Private Eye: Angeles Equity Partners wraps up debut fund at $360 million

Angeles Equity Partners, spearheaded by two executives who helped build an industrials-focused private equity business for Gores Group, closed its debut fund this month at $360 million.

Backing came from a number of U.S. pension funds, including Los Angeles City Employees’ Retirement System and Montana Board of Investments, along with both U.S. and European foundations and endowments. The general partner and close affiliates committed $7 million. Emerging-manager specialist Muller & Monroe Asset Management LLC also backed the fund.

It wasn’t an overnight success: Co-founders and Managing Partners Jordan Katz and Timothy Meyer spent about two years on the road raising money, with help from placement agents Moelis & Co and GCA Savvian Advisors LLC. But in the end the firm beat its original $300 million target. That makes it what the firm considers one of the largest debut funds of the class of 2016, behind AE Industrial Partners Fund I and CenterOak Equity Fund I.

A turning point came after a late 2015 first closing of $90 million enabled the firm to secure its first deal — the purchase of automotive supplier Applied Acoustics International in February 2016. At the time the firm was also courting the seller of what would become its second portfolio company just a few months later — ERP Power, a supplier of components for LED lighting.

Together the two deals gave comfort to investors that the firm could execute on its strategy of investing in complex, special situations in the lower middle market: either struggling companies in need of a rapid turnaround or those that, while not in imminent danger, are failing to realize their full potential.

“It created a much more tangible underwriting for [investors],” said Meyer. “It definitely catalyzed the fundraising in the spring of last year.”
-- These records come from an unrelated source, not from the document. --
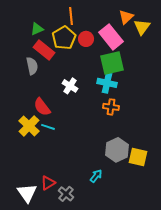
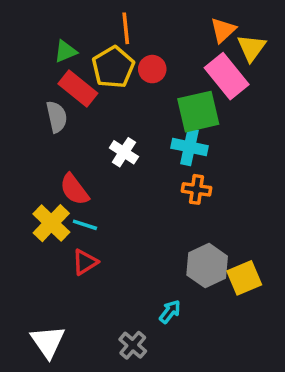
pink rectangle: (111, 37) -> (227, 76), moved
yellow square: (138, 157) -> (244, 278), turned -36
red triangle: (48, 183) -> (85, 262), moved
gray cross: (66, 194) -> (133, 345), moved

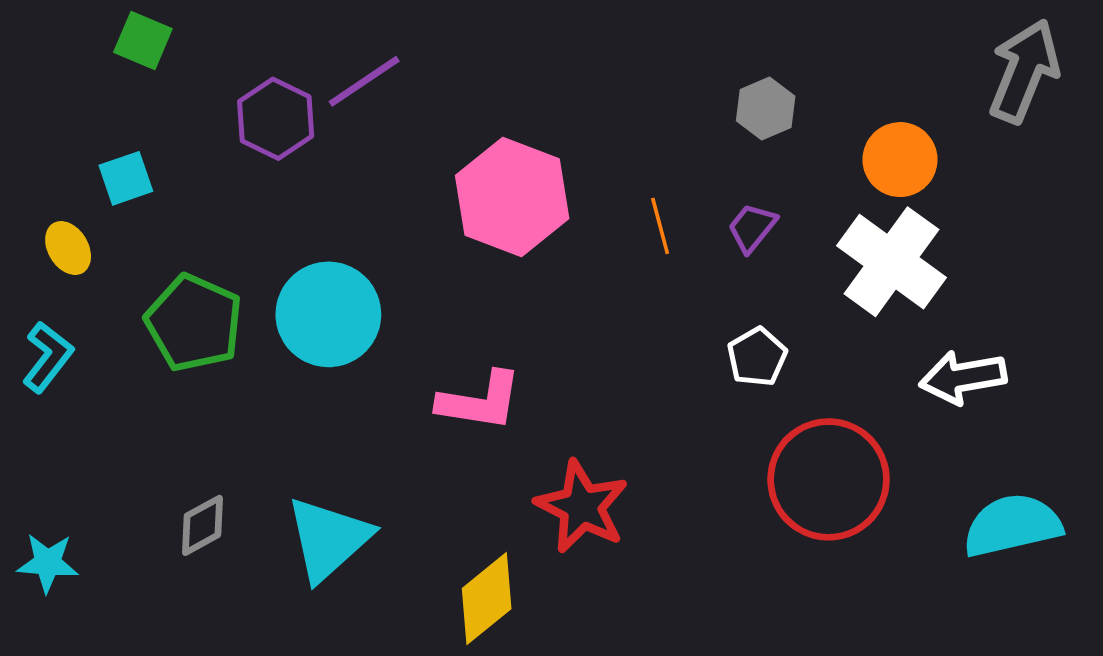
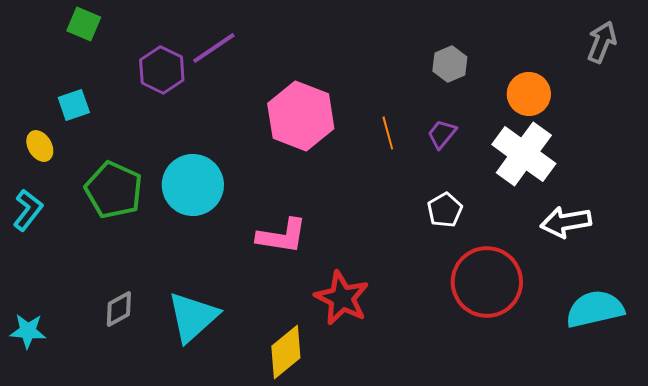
gray arrow: (1024, 71) -> (602, 42), size x0.7

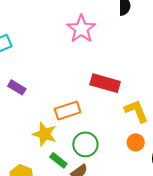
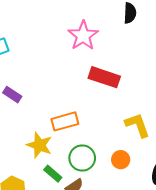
red rectangle: (105, 83) -> (104, 77), moved
orange circle: (136, 142) -> (121, 160), moved

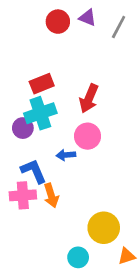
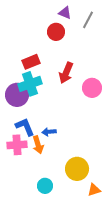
red circle: (58, 22) -> (56, 32), moved
purple circle: (23, 128) -> (17, 95), size x1.5
pink circle: (88, 136) -> (92, 88), moved
blue arrow: (66, 155) -> (49, 132), moved
cyan circle: (78, 257) -> (45, 186), moved

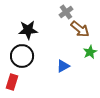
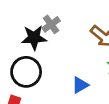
gray cross: (66, 12) -> (51, 24), moved

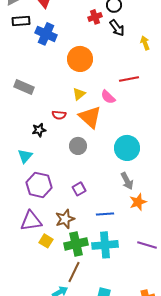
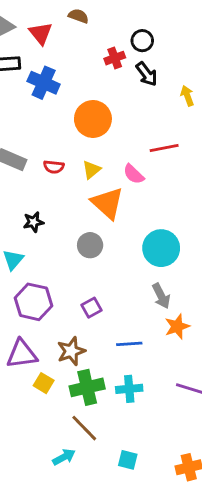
red semicircle: (59, 115) -> (54, 167), moved
cyan cross: (105, 245) -> (129, 389), size x0.7
brown line: (74, 272) -> (84, 428), turned -70

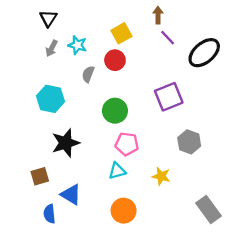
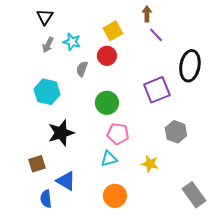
black ellipse: (204, 53) -> (190, 66), moved, turned -40

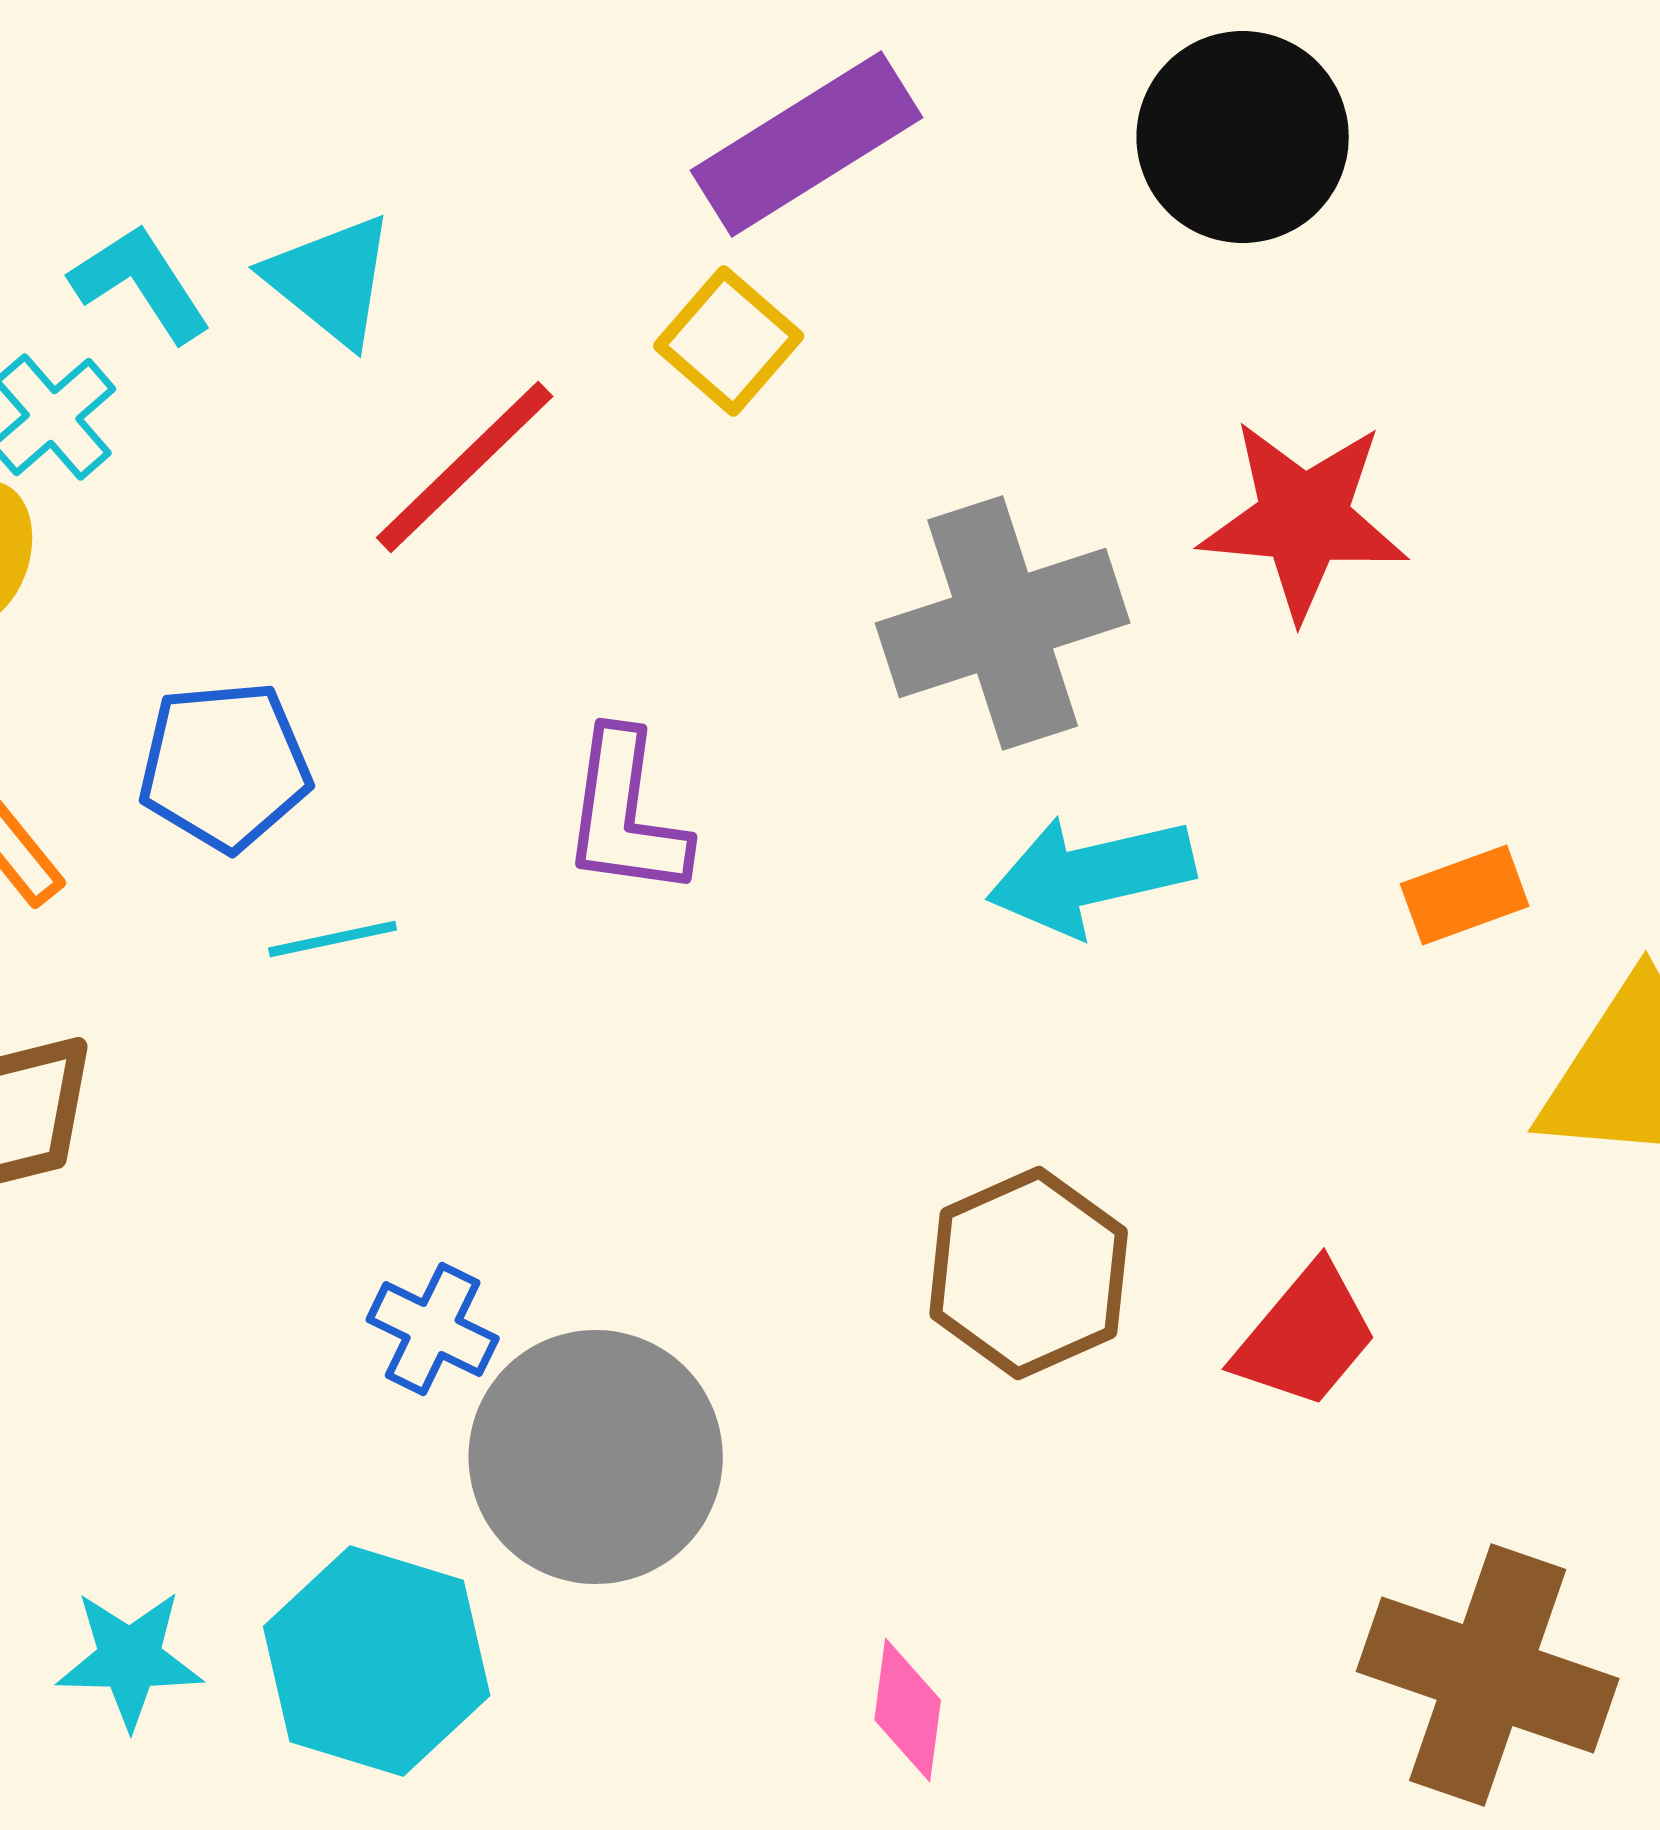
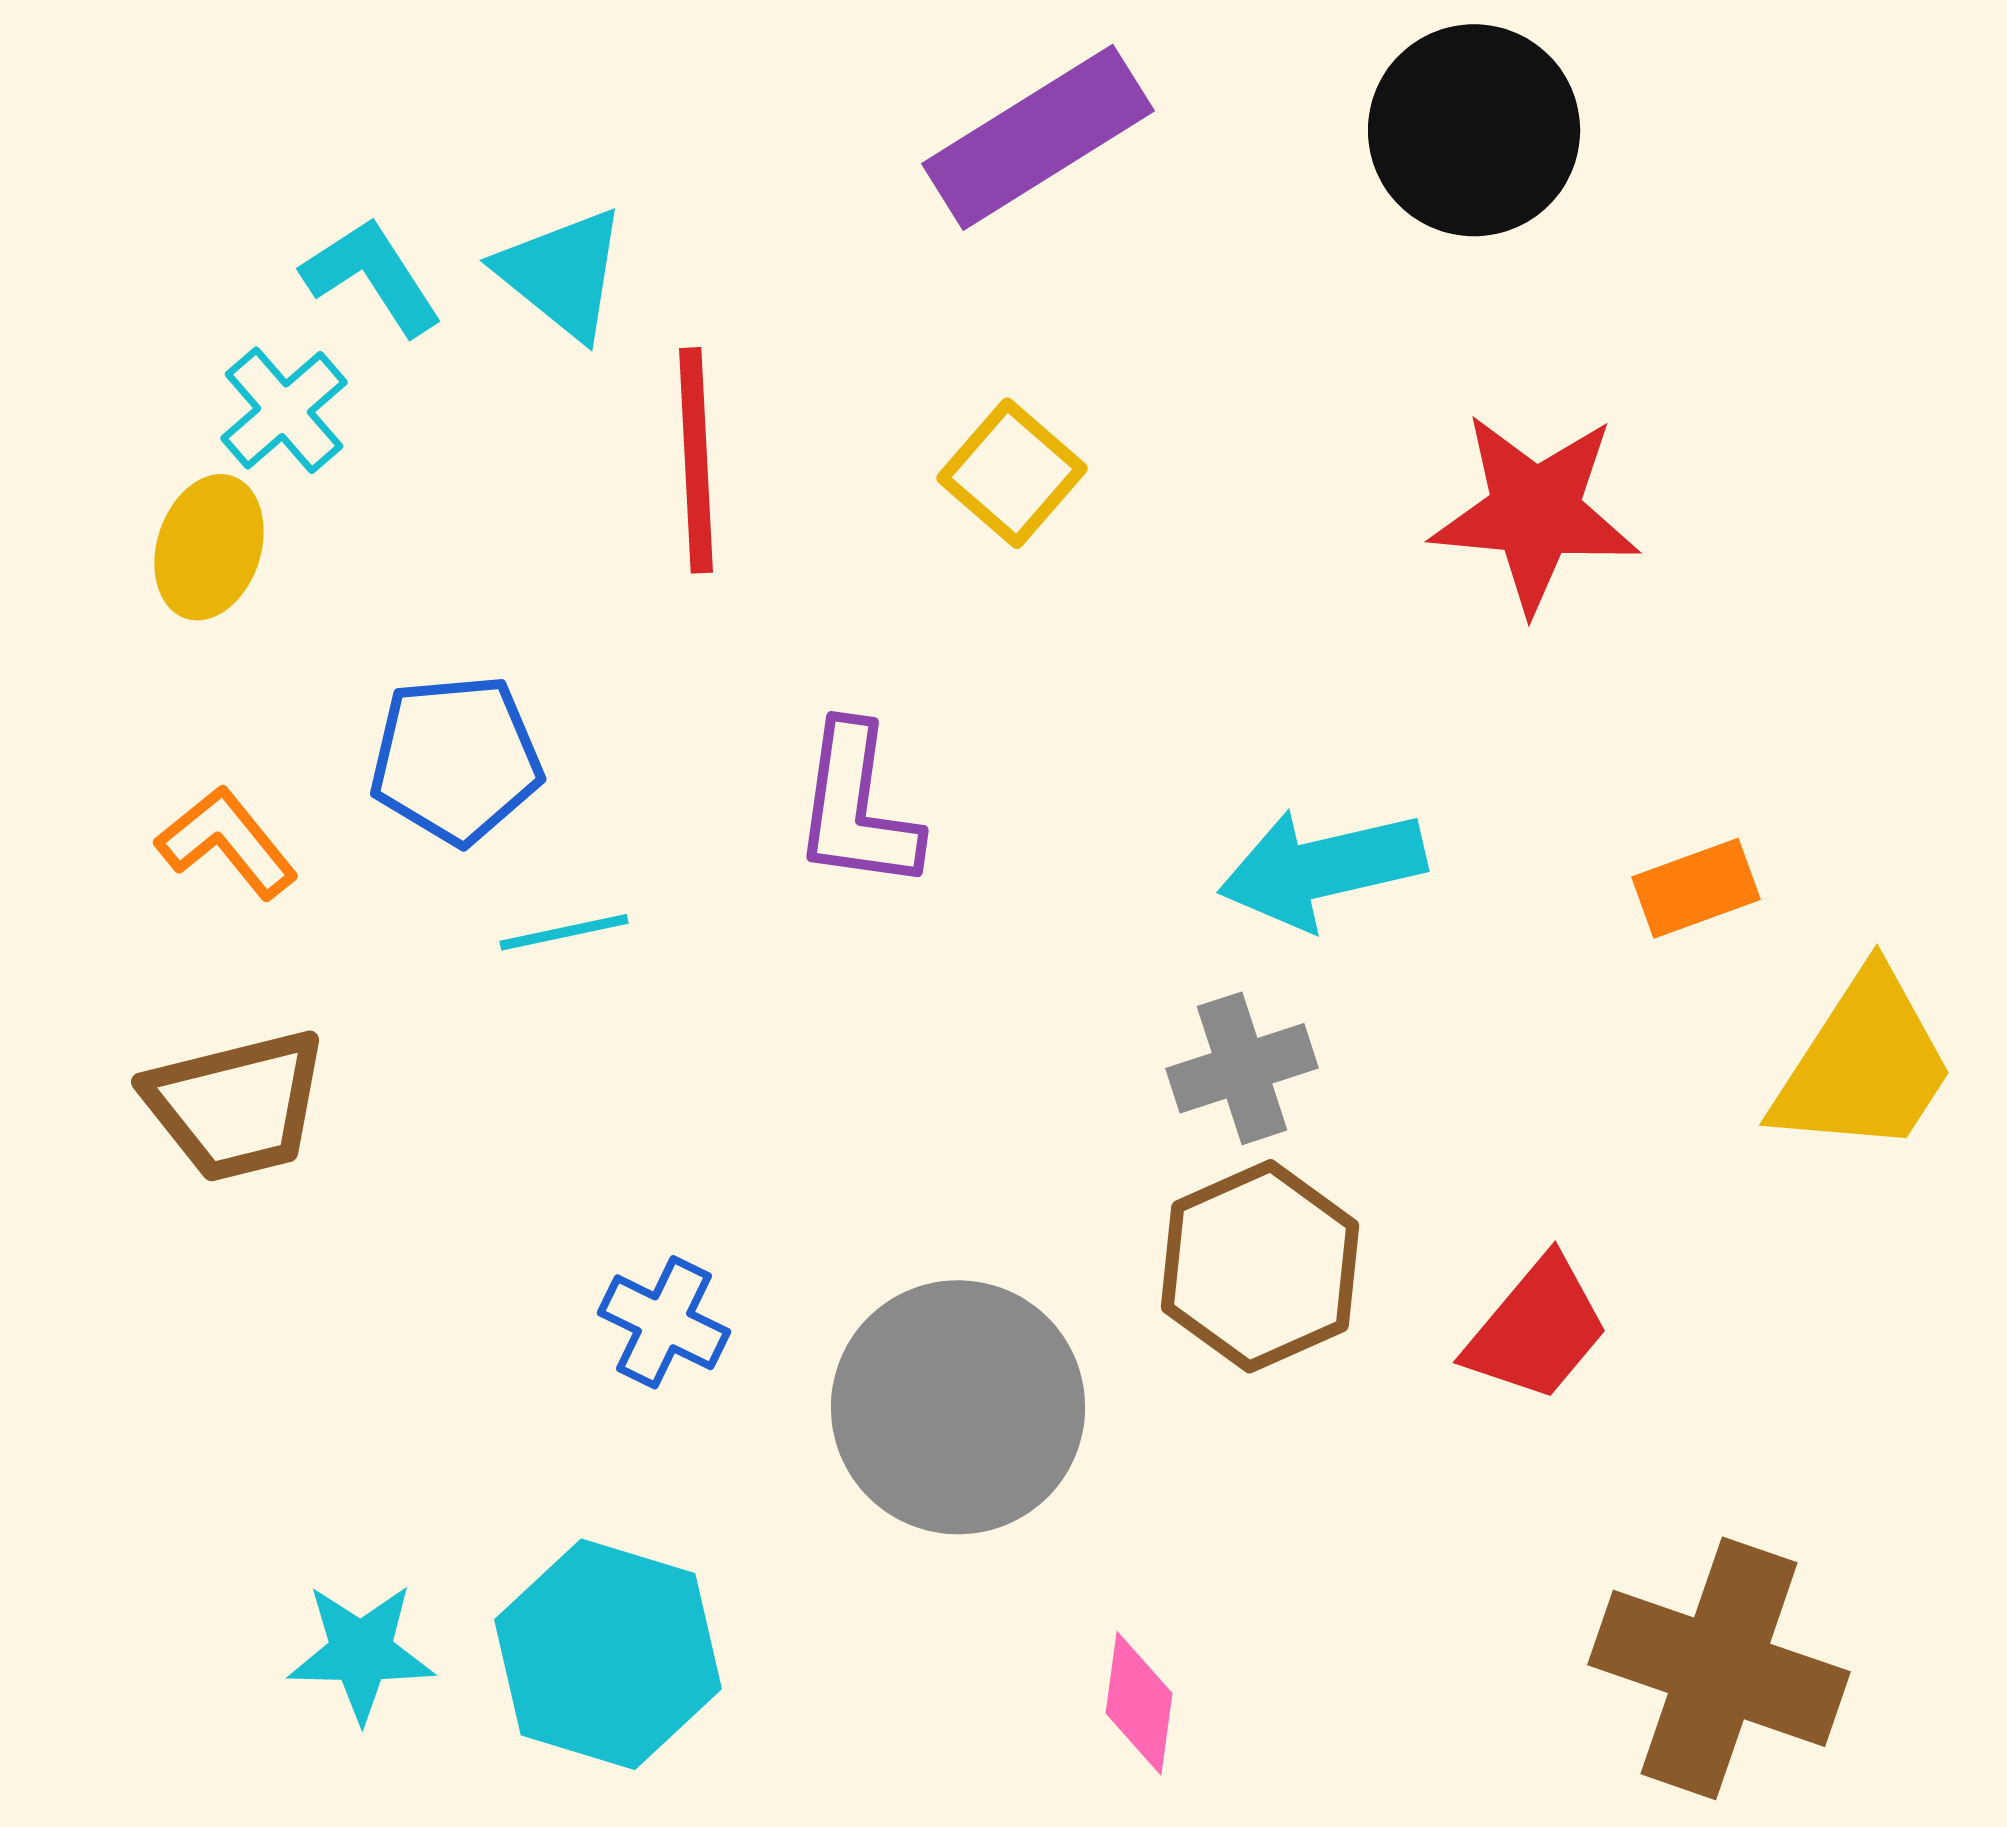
yellow square: (729, 341) -> (1012, 473), moved
red line: (465, 467) -> (696, 460), turned -49
gray cross: (1003, 623) -> (1242, 1068), moved, size x0.6
gray circle: (596, 1457) -> (958, 1407), moved

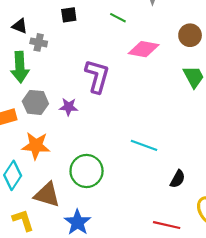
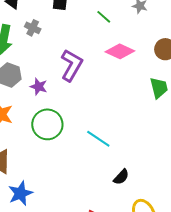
gray cross: (39, 42) -> (33, 28), moved
green circle: (87, 171) -> (47, 124), moved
Katz and Meyer founded Los Angeles-based Angeles Equity Partners in 2014 after working together for close to a decade at Gores Group. Their signature accomplishment was to help the technology-focused shop, known for emphasizing both its deal-making and operational acumen, expand into the industrials market. During his 11 years at the firm, Katz served on the boards of such companies as Cosmo Specialty Fibers, Sage Automotive Interiors and United Road Services, while Meyer served as chairman of the board of such companies as Cosmo Specialty Fibers, Lineage Power, Norment Security Group, Sage Automotive Interiors and Stock Building Supply.

The pair worked on successively larger funds, from a debut fund of $400 million through to the $2.1 billion Gores Capital Partners III, closed in 2011. By the time they left, the firm was buying companies with enterprise values in the neighborhood of $300 million. It’s a size that attracted so much competition from financial and strategic buyers that Katz felt assets were “priced to perfection.”

Katz said that both he and Meyer felt there was an opportunity to find better values in the lower middle market, where companies have enterprise values in the $75 million to $150 million range.

When Angeles Equity Partners launched its fund in late 2014, growth equity funds were all the rage, according to Meyer. But over the past couple of years, sensing that latest round of economic growth had run its course, investors have shown a growing appreciation for special situations.

In the end the story Katz and Meyer presented, of a lower-middle-market shop that embraced complexity and that placed an unusually large amount of emphasis on operations, resonated with investors.

The Angeles Equity Partners website lists seven professionals. They include Larry Tate, operating partner, and Bryan Bender, VP-head of business development. The firm reviewed some 300 deal opportunities last year, up about 30 percent from 2015, and it intends to keep the momentum going.

Said Katz: “To add resources [in origination] is something we are contemplating.”

Correction: The attribution for the quote that starts, “It created a much more…” was incorrect in the original version of this story. The story has also been updated with the names of companies for which Meyer served as chairman of the board, and with the name of a third investor.